Ministre : Jean-Louis Borloo Ministre délégué aux relations du travail :Gérard Larcher Ministre déléguée à la lutte contre la précarité et l'exclusion : Nelly Olin Secrétaire d'Etat à l'insertion professionnelle des jeunes : Laurent Hénart Secrétaire d'Etat au logement :Marc-Philippe Daubresse Secrétaire d'Etat à l'intégration et à l'égalité des chances : Catherine Vautrin
Le ministre délégué à la ville et à la rénovation urbaine sous Raffarin II était a priori le mieux placé pour être la « caution sociale » du nouveau gouvernement. C'est fort de la bataille contre le chômage et la dégradation des quartiers qu'il a menée à Valenciennes (Nord), dont il a été maire de 1989 à 2002, que cet ancien avocat d'affaires a présenté en août 2003 son projet de loi sur la rénovation urbaine, assortie de son volet contre le surendettement. Lors d'une visite présidentielle dans son ancien bastion, en octobre dernier, le ministre présentait ce projet comme l'illustration de l'engagement pour l'intégration pris par le chef de l'Etat lors de son discours de Troyes, en octobre 2002.
Plutôt apprécié des syndicats, auteur, en 2002, d'un réquisitoire contre la France Jacobine et la « techno- structure » ( Un homme en colère, Ed. Ramsay), Jean- Louis Borloo, 52 ans, est connu pour ne pas manier la langue de bois et être un homme d'action. Les travailleurs sociaux, dont il assure désormais la tutelle, auront certainement noté qu'il a dernièrement mis en cause la légitimité de Nicolas Sarkozy à proposer un projet de loi sur la prévention de la délinquance. Interministériel, ce dossier n'a pas eu le temps d'être arbitré par Matignon avant le remaniement.
Nommé pour incarner une nouvelle impulsion, mais seulement numéro 5 du gouvernement, Jean-Louis Borloo hérite d'un vaste portefeuille susceptible de répondre à la volonté d'une approche globale du problème de l'insertion sociale.
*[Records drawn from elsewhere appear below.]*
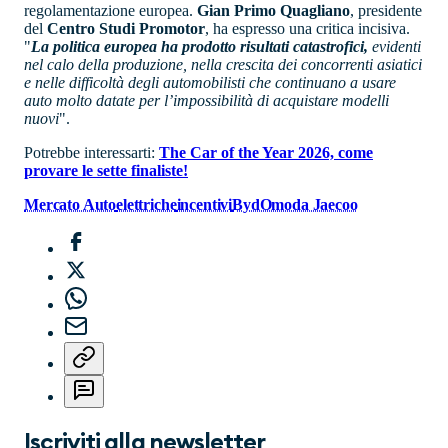
regolamentazione europea.
Gian Primo Quagliano
, presidente
del
Centro Studi Promotor
, ha espresso una critica incisiva.
"
La politica europea ha prodotto risultati catastrofici,
evidenti
nel calo della produzione, nella crescita dei concorrenti asiatici
e nelle difficoltà degli automobilisti che continuano a usare
auto molto datate per l’impossibilità di acquistare modelli
nuovi
".
Potrebbe interessarti:
The Car of the Year 2026, come
provare le sette finaliste!
Mercato Auto
elettriche
incentivi
Byd
Omoda Jaecoo
Iscriviti alla newsletter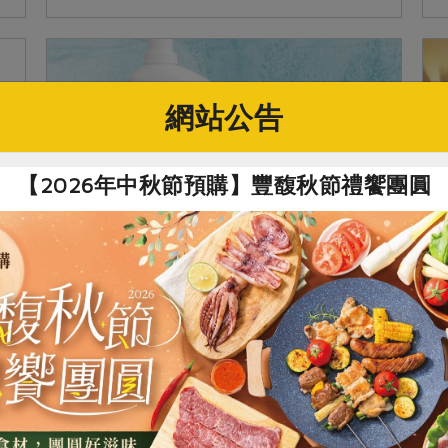
是無...
網站公告
【2026年中秋節預購】豐馥秋節禮饗團圓
2015-02-17
產品故事
居家清潔也能照顧家園
主婦聯盟合作社的清潔用品開發原則以清潔
與友善環境為主要訴求，其中居家清潔劑在
二○一四年有了新的樣貌，改由「綠宣生
技」生產。經過多次試用調整出新配方，最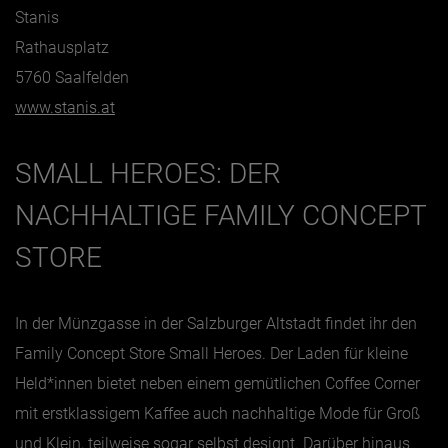
Stanis
Rathausplatz
5760 Saalfelden
www.stanis.at
SMALL HEROES: DER
NACHHALTIGE FAMILY CONCEPT
STORE
In der Münzgasse in der Salzburger Altstadt findet ihr den
Family Concept Store Small Heroes. Der Laden für kleine
Held*innen bietet neben einem gemütlichen Coffee Corner
mit erstklassigem Kaffee auch nachhaltige Mode für Groß
und Klein, teilweise sogar selbst designt. Darüber hinaus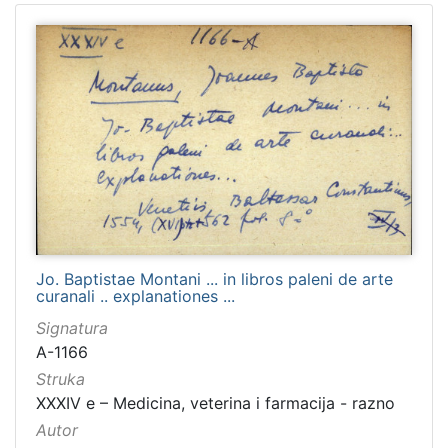
Jo. Baptistae Montani ... in libros paleni de arte
curanali .. explanationes ...
Signatura
A-1166
Struka
XXXIV e – Medicina, veterina i farmacija - razno
Autor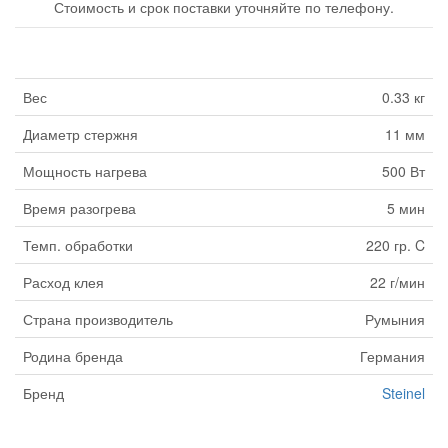
Стоимость и срок поставки уточняйте по телефону.
Вес
0.33 кг
Диаметр стержня
11 мм
Мощность нагрева
500 Вт
Время разогрева
5 мин
Темп. обработки
220 гр. C
Расход клея
22 г/мин
Страна производитель
Румыния
Родина бренда
Германия
Бренд
Steinel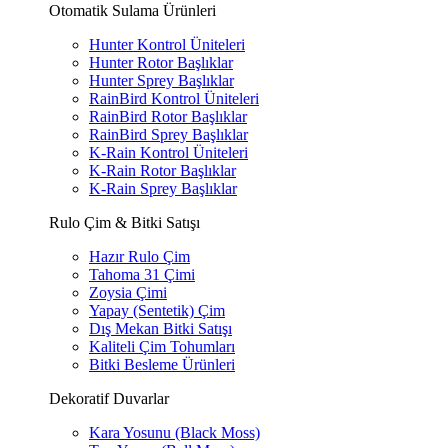
Otomatik Sulama Ürünleri
Hunter Kontrol Üniteleri
Hunter Rotor Başlıklar
Hunter Sprey Başlıklar
RainBird Kontrol Üniteleri
RainBird Rotor Başlıklar
RainBird Sprey Başlıklar
K-Rain Kontrol Üniteleri
K-Rain Rotor Başlıklar
K-Rain Sprey Başlıklar
Rulo Çim & Bitki Satışı
Hazır Rulo Çim
Tahoma 31 Çimi
Zoysia Çimi
Yapay (Sentetik) Çim
Dış Mekan Bitki Satışı
Kaliteli Çim Tohumları
Bitki Besleme Ürünleri
Dekoratif Duvarlar
Kara Yosunu (Black Moss)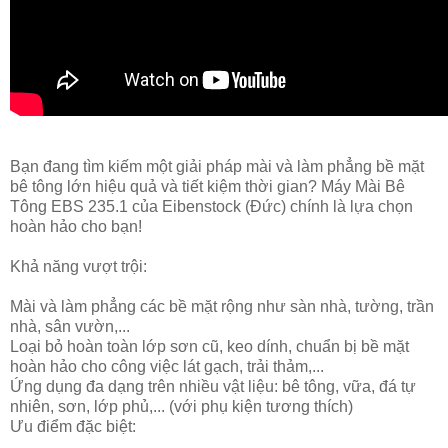
Bạn đang tìm kiếm một giải pháp mài và làm phẳng bề mặt
bê tông lớn hiệu quả và tiết kiệm thời gian? Máy Mài Bê
Tông EBS 235.1 của Eibenstock (Đức) chính là lựa chọn
hoàn hảo cho bạn!
Khả năng vượt trội:
Mài và làm phẳng các bề mặt rộng như sàn nhà, tường, trần
nhà, sân vườn,...
Loại bỏ hoàn toàn lớp sơn cũ, keo dính, chuẩn bị bề mặt
hoàn hảo cho công việc lát gạch, trải thảm,...
Ứng dụng đa dạng trên nhiều vật liệu: bê tông, vữa, đá tự
nhiên, sơn, lớp phủ,... (với phụ kiện tương thích)
Ưu điểm đặc biệt:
Même si, lors de son discours de politique générale du 5 avril, le Premier ministre a davantage insisté sur la relance de la croissance et la réduction des dépenses publiques et été peu disert sur les moyens donnés au virage social promis par Jacques Chirac au lendemain des élections.
Sous la coupe du ministre : l'emploi, avec le concours d'un ministre délégué aux relations du travail, Gérard Larcher, et d'un secrétaire d'Etat à l'insertion professionnelle des jeunes, Laurent Hénart ; le logement, qui bénéficie désormais d'un secrétaire d'Etat attitré, Marc-Philippe Daubresse ; la lutte contre l'exclusion et la précarité, confiée à une ministre déléguée, Nelly Olin ;l'intégration et l'égalité des chances, pilotée par une secrétaire d'Etat, Catherine Vautrin ; et enfin la politique de la ville.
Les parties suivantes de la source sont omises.